Sesudah acara pemberian materi, maka selanjutnya adalah praktik individu. Setiap murid diminta untuk menciptakan satu ramuan Manipulasi Pikiran sebanyak 50 ml. Poin tertinggi akan didapat oleh murid dengan tingkat kemiripan paling baik. Di sinilah biasanya murid-murid ambisius seperti Ruby dan Gerald memperebutkan posisi mereka.

'Aku sudah belajar semalaman, tidak boleh kalah' Ruby berbicara sendiri dalam hatinya sambil mengambil setetes ludah kucing dengan pipet tetes. Gadis itu terlihat fokus mengerjakan, sampai tiba-tiba suara Miss Elaine yang terkenal cempreng merusak konsentrasinya.

"Apa-apaan ini Tuan Adsporta," katanya dengan nada melengking yang menyakitkan telinga. "Kau berani sekali membuat contekan di kelasku. Apakah begini perilaku pemegang peringkat teratas angkatan?" Wanita berlipstik merah muda itu mengangkat tinggi-tinggi sebuah buku tulis, di belakang buku itu tertempel kertas kuning dengan tulisan yang agak pudar.

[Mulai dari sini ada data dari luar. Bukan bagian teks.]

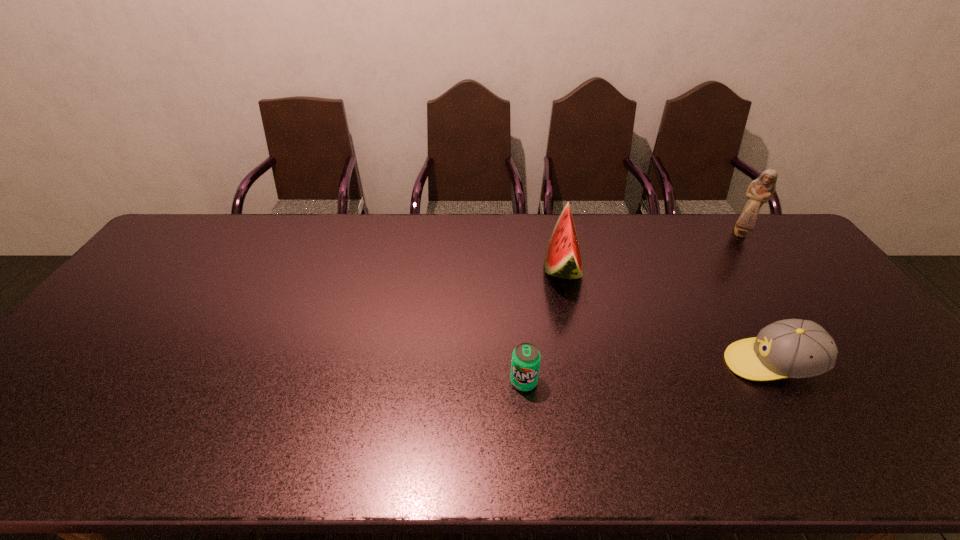 You are a GUI agent. You are given a task and a screenshot of the screen. Output one action in this format:
    pyautogui.click(x=<x>, y=<y>)
    Task: Click on the empty location between the pop soda and the watermelon
    
    Given the screenshot: What is the action you would take?
    pyautogui.click(x=543, y=324)

Find the location of a particular element. The width and height of the screenshot is (960, 540). unoccupied area between the baseball cap and the figurine is located at coordinates (756, 299).

Identify the location of blank region between the tallest object and the baseball cap. (756, 299).

Locate an element on the screen. object that ranks as the second closest to the pop soda is located at coordinates (792, 348).

Locate which object is the third closest to the pop soda. Please provide its 2D coordinates. Your answer should be formatted as a tuple, i.e. [(x, y)], where the tuple contains the x and y coordinates of a point satisfying the conditions above.

[(760, 191)]

At what (x,y) coordinates should I click in order to perform the action: click on free space that satisfies the following two spatial constraints: 1. on the front-facing side of the tallest object; 2. on the outer rind of the watermelon. Please return your answer as a coordinate pair (x, y). This screenshot has width=960, height=540. Looking at the image, I should click on (764, 266).

Find the location of a particular element. The image size is (960, 540). vacant area in the image that satisfies the following two spatial constraints: 1. on the outer rind of the third shortest object; 2. on the front-facing side of the pop soda is located at coordinates pyautogui.click(x=588, y=382).

Locate an element on the screen. vacant position in the image that satisfies the following two spatial constraints: 1. on the outer rind of the third shortest object; 2. on the front-facing side of the pop soda is located at coordinates (588, 382).

The width and height of the screenshot is (960, 540). In order to click on vacant space that satisfies the following two spatial constraints: 1. on the front-facing side of the second object from right to left; 2. on the front-facing side of the leftmost object in this screenshot , I will do `click(782, 382)`.

Where is `vacant area in the image that satisfies the following two spatial constraints: 1. on the front-facing side of the second object from right to left; 2. on the front-facing side of the leftmost object`? vacant area in the image that satisfies the following two spatial constraints: 1. on the front-facing side of the second object from right to left; 2. on the front-facing side of the leftmost object is located at coordinates (782, 382).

"Itu bukan milik saya, Miss. Saya tidak tahu bagaimana rincian pembuatan ramuan tersebut bisa tertempel di buku saya," bela Gerald dengan wajah agak panik. "Buku itu saya tinggalkan di loker semalaman dan baru saya ambil pagi ini sebelum masuk kelas. Mustahil, ini jebakan."

Sesuatu muncul dalam benak Ruby. Tentang gadis pirang yang tadi pagi sempat dilihatnya membuka loker Gerald. Mungkin gadis asing itu telah mempelajari mantra pembobolan atau dia mencuri mantra-kunci yang seharusnya hanya diketahui oleh pemilik loker, demi menjebak Gerald. Ruby termenung, masih memperhatikan perdebatan sengit antara Miss Elaine dan Gerald.

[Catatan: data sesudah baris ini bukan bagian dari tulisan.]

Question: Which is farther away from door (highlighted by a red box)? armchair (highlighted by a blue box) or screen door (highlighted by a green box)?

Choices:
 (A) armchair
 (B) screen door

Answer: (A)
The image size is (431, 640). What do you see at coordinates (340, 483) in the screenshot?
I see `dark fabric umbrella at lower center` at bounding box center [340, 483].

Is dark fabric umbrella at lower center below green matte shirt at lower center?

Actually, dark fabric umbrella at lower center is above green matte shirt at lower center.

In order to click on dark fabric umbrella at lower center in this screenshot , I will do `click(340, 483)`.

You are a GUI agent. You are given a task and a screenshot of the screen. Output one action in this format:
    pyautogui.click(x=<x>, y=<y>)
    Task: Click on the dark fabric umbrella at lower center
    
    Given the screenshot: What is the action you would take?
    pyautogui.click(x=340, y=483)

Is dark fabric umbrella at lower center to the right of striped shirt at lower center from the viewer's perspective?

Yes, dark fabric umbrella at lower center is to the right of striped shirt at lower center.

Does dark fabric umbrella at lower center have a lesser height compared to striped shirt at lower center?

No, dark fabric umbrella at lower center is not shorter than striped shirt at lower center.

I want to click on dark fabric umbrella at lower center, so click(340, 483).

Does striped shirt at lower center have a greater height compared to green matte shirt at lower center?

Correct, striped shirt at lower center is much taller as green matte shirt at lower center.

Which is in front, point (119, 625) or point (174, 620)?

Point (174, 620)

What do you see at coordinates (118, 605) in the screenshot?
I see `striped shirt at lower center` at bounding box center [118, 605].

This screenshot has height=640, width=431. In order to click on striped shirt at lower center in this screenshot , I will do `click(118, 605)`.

'Ada seseorang yang berusaha menjatuhkan Gerald.' Pikir Ruby. Gadis berkepanh itu tanpa sadar mengangkat tangannya. "Interupsi, Miss. Sebaiknya Anda dan Gerald mengecek lokernya terlebih dahulu. Karena loker itu terkunci maka cara satu-satunya adalah membuka menggunakan mantra. Jika benar begitu, maka seharusnya ada jejak mantra yang tertinggal di sana. Apabila benar bahwa Gerald sedang dijebak, kita bisa menemukan pelakunya dari sana."

Meskipun ambisius, Ruby tak ingin menggunakan cara curang. Meskipun dia bukanlah pelakunya, menjatuhkan orang lain dengan cara kotor tidaklah bisa dibiarkan. Gadis itu menatap mata Gerald dan siswa yang terkenal tinggi hati itu tampak tersenyum kecil.